Forget-Me-Knots – those reminders you stick on your phone and then forget about, until much later…

FMK#001: Marmite

Months back – August it was – I was visiting my friend Lucrezia and her chum in London, and after perhaps a bit too much booze, the subject of Marmite somehow came up.

Lucrezia’s mucker – let’s call him Ignatius – swore blind that there’s something in the chemical composition of that yeast spread friend of vegans everywhere which means if you agitate it enough, it turns from its familiar dark brown/black colour to white. I’m a little hazy on the details, but it all sounded jolly plausible the way he explained it at the time (and believe me, he explained it at length).

“If you get a spoonful of it, and shake it really vigorously for a few minutes, it really does work,” he assured me.

Libations aside, I was fairly sceptical, but there was no Marmite in the house, it was too late to go on a mission to find a shop that might sell it, so naturally I stuck a reminder in my phone so I could check for myself when I got home.

Well, needless to say, I completely forgot. Until November.

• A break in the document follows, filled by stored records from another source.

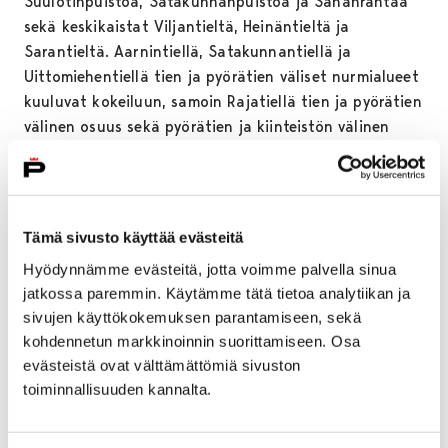
Suulotinpuistoa, Satakunnanpuistoa ja Sahanrantaa
sekä keskikaistat Viljantieltä, Heinäntieltä ja
Sarantieltä. Aarnintiellä, Satakunnantiellä ja
Uittomiehentiellä tien ja pyörätien väliset nurmialueet
kuuluvat kokeiluun, samoin Rajatiellä tien ja pyörätien
välinen osuus sekä pyörätien ja kiinteistön välinen
osuus. Osassa kokeilualueista ensimmäinen
leikkuukerta on jo suoritettu. Alueet on merkitty
maastoon tauluilla.
Tämä sivusto käyttää evästeitä
– Puuryhmien yhteyteen on jo useiden vuosien ajan
jätetty pitkän nurmikon alueita pesäpaikoiksi linnuille
Hyödynnämme evästeitä, jotta voimme palvella sinua
ja kaupunkieläimille. Myös tämän kesän kokeilulla
jatkossa paremmin. Käytämme tätä tietoa analytiikan ja
sivujen käyttökokemuksen parantamiseen, sekä
tavoitellaan luonnonmukaisempia viheralueita sekä
kohdennetun markkinoinnin suorittamiseen. Osa
energian ja talouden säästöä nurmikoiden hoidossa.
evästeistä ovat välttämättömiä sivuston
Lisäksi haemme kokemuksia siitä, miten tällainen
toiminnallisuuden kannalta.
hoitotapa teknisesti onnistuu, kertoo infran
kunnossapidon esimies
Ismo Ahonen.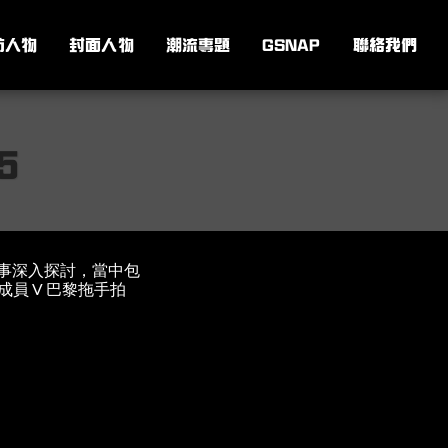
訪人物
封面人物
潮流專題
GSNAP
聯絡我們
5
流時事深入探討，當中包
S 成員 V 巴黎拖手拍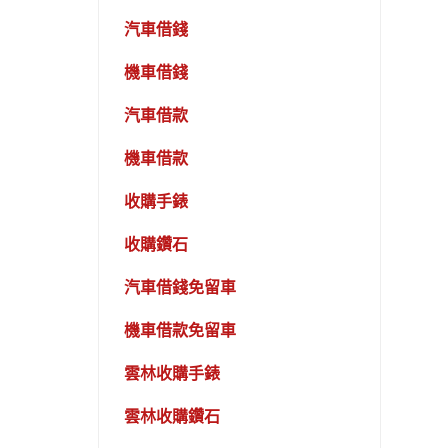
汽車借錢
機車借錢
汽車借款
機車借款
收購手錶
收購鑽石
汽車借錢免留車
機車借款免留車
雲林收購手錶
雲林收購鑽石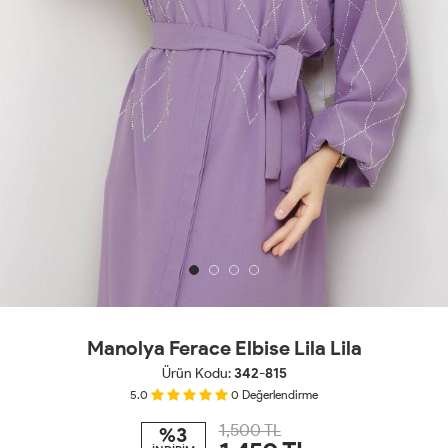
Manolya Ferace Elbise Lila Lila
Ürün Kodu:
342-815
5.0
0
Değerlendirme
1,500 TL
%3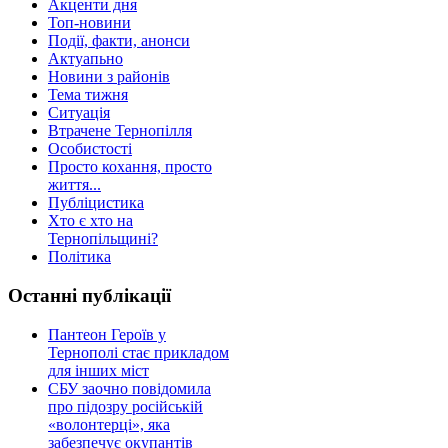
Акценти дня
Топ-новини
Події, факти, анонси
Актуапьно
Новини з районів
Тема тижня
Ситуація
Втрачене Тернопілля
Особистості
Просто кохання, просто
життя...
Публіцистика
Хто є хто на
Тернопільщині?
Політика
Останні публікації
Пантеон Героїв у
Тернополі стає прикладом
для інших міст
СБУ заочно повідомила
про підозру російській
«волонтерці», яка
забезпечує окупантів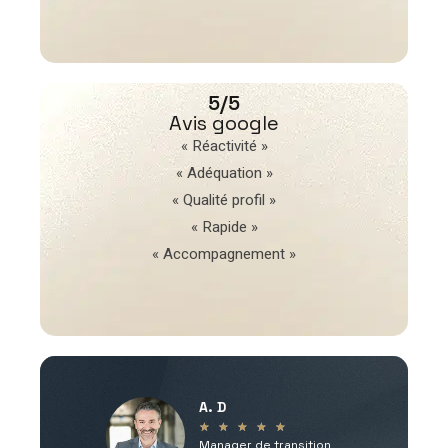
5/5
Avis google
« Réactivité »
« Adéquation »
« Qualité profil »
« Rapide »
« Accompagnement »
A. D
V
★
★
★
★
★
Manager de transition
C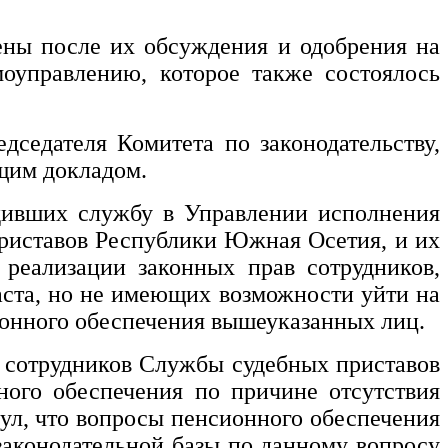
ены после их обсуждения и одобрения на
моуправлению, которое также состоялось
дседателя Комитета по законодательству,
щим докладом.
дивших службу в Управлении исполнения
риставов Республики Южная Осетия, и их
 реализации законных прав сотрудников,
та, но не имеющих возможности уйти на
ионного обеспечения вышеуказанных лиц.
6 сотрудников Службы судебных приставов
ого обеспечения по причине отсутствия
нул, что вопросы пенсионного обеспечения
законодательной базы по данному вопросу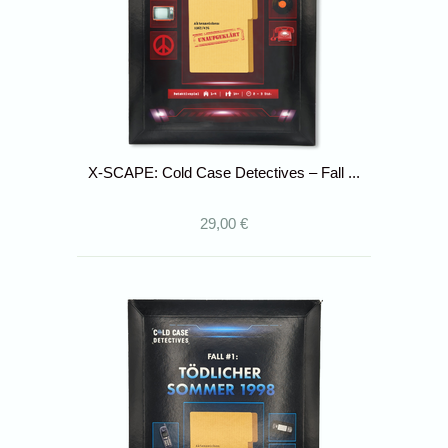
X-SCAPE: Cold Case Detectives – Fall ...
29,00 €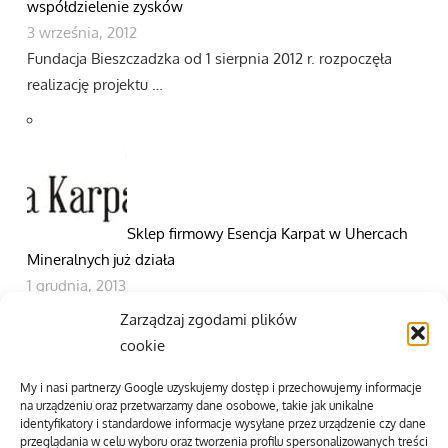
współdzielenie zysków
3 września, 2012
Fundacja Bieszczadzka od 1 sierpnia 2012 r. rozpoczęła
realizację projektu …
Sklep firmowy Esencja Karpat w Uhercach
Mineralnych już działa
1 grudnia, 2013
W Uhercach Mineralnych otwarto sklep firmowy pod
Zarządzaj zgodami plików
marką Esencja Karpat. …
cookie
My i nasi partnerzy Google uzyskujemy dostęp i przechowujemy informacje
NASZ FP
na urządzeniu oraz przetwarzamy dane osobowe, takie jak unikalne
identyfikatory i standardowe informacje wysyłane przez urządzenie czy dane
przeglądania w celu wyboru oraz tworzenia profilu spersonalizowanych treści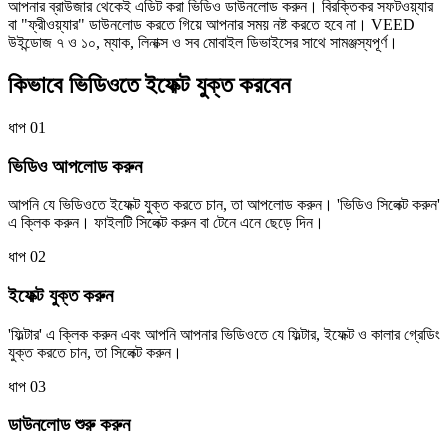
আপনার ব্রাউজার থেকেই এডিট করা ভিডিও ডাউনলোড করুন। বিরক্তিকর সফটওয়্যার
বা "ফ্রীওয়্যার" ডাউনলোড করতে গিয়ে আপনার সময় নষ্ট করতে হবে না। VEED
উইন্ডোজ ৭ ও ১০, ম্যাক, লিনাক্স ও সব মোবাইল ডিভাইসের সাথে সামঞ্জস্যপূর্ণ।
কিভাবে ভিডিওতে ইফেক্ট যুক্ত করবেন
ধাপ 01
ভিডিও আপলোড করুন
আপনি যে ভিডিওতে ইফেক্ট যুক্ত করতে চান, তা আপলোড করুন। 'ভিডিও সিলেক্ট করুন'
এ ক্লিক করুন। ফাইলটি সিলেক্ট করুন বা টেনে এনে ছেড়ে দিন।
ধাপ 02
ইফেক্ট যুক্ত করুন
'ফিল্টার' এ ক্লিক করুন এবং আপনি আপনার ভিডিওতে যে ফিল্টার, ইফেক্ট ও কালার গ্রেডিং
যুক্ত করতে চান, তা সিলেক্ট করুন।
ধাপ 03
ডাউনলোড শুরু করুন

I went down The Farm to meet my flatmate and see a few friends, and somehow I got to flicking through the reminders on my phone. I spotted the Marmite one mentioned it out loud, as you do. Scorn was heaped on me for even considering that it might be true. But still, lingering thoughts… ‘What if it is true?’

The next thing I knew the bloke who’d been sitting behind us appeared from the bar, and thrust a big jar of the black stuff and a spoon into my hands.

“Knock yourself out,” he said.

Well, when an invitation like that comes around, you don’t hang about, do you? It would have been churlish not to get shaking. So shake I did. For rather a long time. A long, long time.